Alles war klar – Eröffnungsausstellung im Künstlerhaus
Die Eröffnungsausstellung „Alles war klar“ beschäftigt sich stark mit der Geschichte des Künstlerhauses.
Schon im zentralen, großen Saal nutzt Thomas Baldischwyler seine Installation als Referenz an die Geschichte. Hier sind nicht nur Werke von Gustav Klimt oder Karl Hofer zu sehen, sondern auch eine Skulptur von Teresa Feodorowna Ries, die den Titel Hexe bei der Toilette für die Walpurgis Nacht trägt und bei der Künstlerhaus Ausstellung 1896 für einen der bekanntesten Skandale des Künstlerhauses gesorgt hat. Bis dato war die Darstellung der bevorzugt idealisierten Weiblichkeit den Männern vorbehalten – eine von einer Frau gestaltete nackte Frau, die sich auf dem Klo die Fussnägel schneidet, war nicht nur als hässlich verschrien, sie wurde teils zerstört, was bis heute deutlich zu erkennen ist.

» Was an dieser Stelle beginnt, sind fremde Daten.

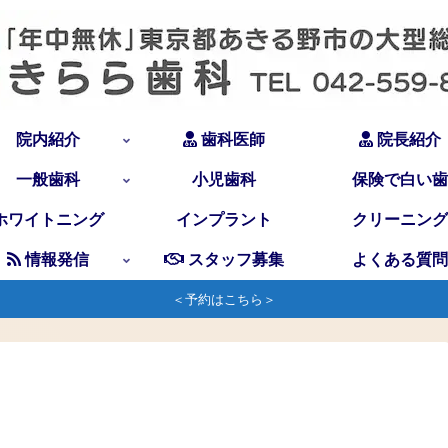
院内紹介
歯科医師
院長紹介
一般歯科
小児歯科
保険で白い歯
ホワイトニング
インプラント
クリーニング
情報発信
スタッフ募集
よくある質問
＜予約はこちら＞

So hat etwa Anna Artaker einen Ausstellungskatalog zur Ausstellung Blume und Plastik genommen und ein darin verzeichnetes Terrarium 1:1 rekonstruiert. Dazu hat sie sogar den Verein Danio ausgegraben, der sich mit Aquaristik und Terraristik beschäftigt und schon 1931 das Terrarium gebaut und betreut hat.
Ein Raum ist ganz den Mitgliedern der Künstlerhaus Vereinigung gewidmet. 20 ausgewählte Künstler zeigen hier ihr Werk in einer besonderen, drehbaren Konstruktion, die ein wenig an die Situation in einem Atelier oder einem Depot erinnert.
Diese und viele weitere Stücke zeitgenössischer Künstler sind im Obergeschoss des Künstlerhauses noch bis September 2020 zu sehen.